--- START ---

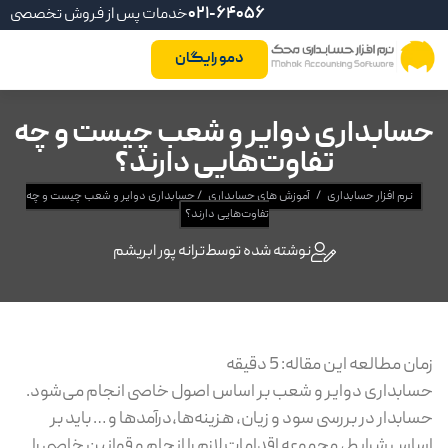
021-64056
خدمات پس از فروش تخصصی
دمو رایگان
حسابداری دوایر و شعب چیست و چه
تفاوت‌هایی دارند؟
نرم افزار حسابداری
/
آموزش های حسابداری
/
حسابداری دوایر و شعب چیست و چه
تفاوت‌هایی دارند؟
نوشته شده توسط
ترانه پور ابریشم
زمان مطالعه این مقاله:
5
دقیقه
حسابداری دوایر و شعب بر اساس اصول خاصی انجام می‌شود.
حسابدار در بررسی سود و زیان، هزینه‌ها،درآمدها و … باید بر
اساس شرایط، مجموعه اقدامات لازم را انجام و قوانین خاصی را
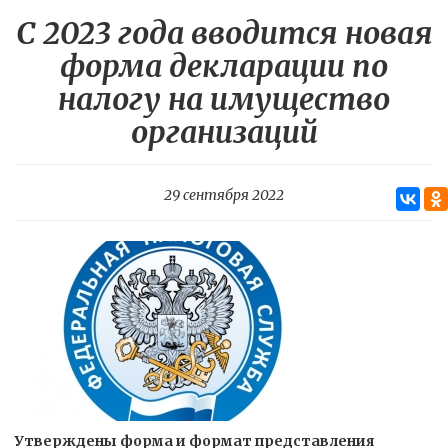
С 2023 года вводится новая
форма декларации по
налогу на имущество
организаций
29 сентября 2022
Утверждены форма и формат представления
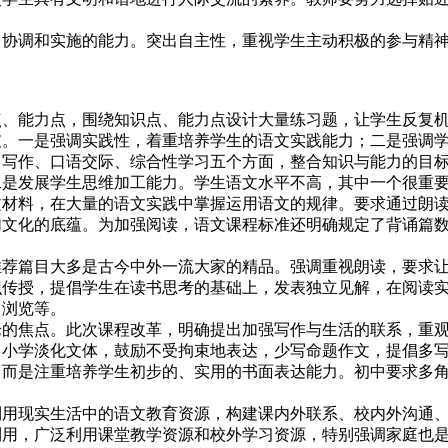
调和实施的能力。突出自主性，重视学生主动积极的参与精神
能力点，围绕知识点、能力点设计大量练习题，让学生反复机
破。一是强调实践性，着重培养学生的语文实践能力；二是强调
作、口语交际、综合性学习五个方面，整合知识与能力的目标
二是发展学生思维加工能力。学生语文水平不高，其中一个很重
文材料，在大量的语文实践中掌握运用语文的规律。要求通过朗
加文化的底蕴。为加强阅读，语文课程标准还明确规定了背诵篇
篇目大多是古今中外一流大家的精品。强调重视朗读，要求让
识传授，提倡学生在读书思考的基础上，发表独立见解，在阅读
、浏览等。
焦点。此次课程改革，明确提出加强写作与生活的联系，重观
。小学淡化文体，鼓励不受拘束地表达，少写命题作文，提倡多
，而是注重培养学生初步的、实用的书面表达能力。初中要求多
现实生活中的语文教育资源，构建课内外联系、校内外沟通、
利用，广泛利用课堂教学资源和校外学习资源，特别强调家庭也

--- END ---

* [Exercise]: Each line from the one containing "اساس شرایط، مجموعه" through the last line of the listing must be copied exactly, and the pictures must not be.

* [Task result]:
اساس شرایط، مجموعه اقدامات لازم را انجام و قوانین خاصی را
С 2023 года вводится новая
форма декларации по
налогу на имущество
организаций
29 сентября 2022
Утверждены форма и формат представления
调和实施的能力。突出自主性，重视学生主动积极的参与精神
能力点，围绕知识点、能力点设计大量练习题，让学生反复机
破。一是强调实践性，着重培养学生的语文实践能力；二是强调
作、口语交际、综合性学习五个方面，整合知识与能力的目标
二是发展学生思维加工能力。学生语文水平不高，其中一个很重
文材料，在大量的语文实践中掌握运用语文的规律。要求通过朗
加文化的底蕴。为加强阅读，语文课程标准还明确规定了背诵篇
篇目大多是古今中外一流大家的精品。强调重视朗读，要求让
识传授，提倡学生在读书思考的基础上，发表独立见解，在阅读
、浏览等。
焦点。此次课程改革，明确提出加强写作与生活的联系，重观
。小学淡化文体，鼓励不受拘束地表达，少写命题作文，提倡多
，而是注重培养学生初步的、实用的书面表达能力。初中要求多
现实生活中的语文教育资源，构建课内外联系、校内外沟通、
利用，广泛利用课堂教学资源和校外学习资源，特别强调家庭也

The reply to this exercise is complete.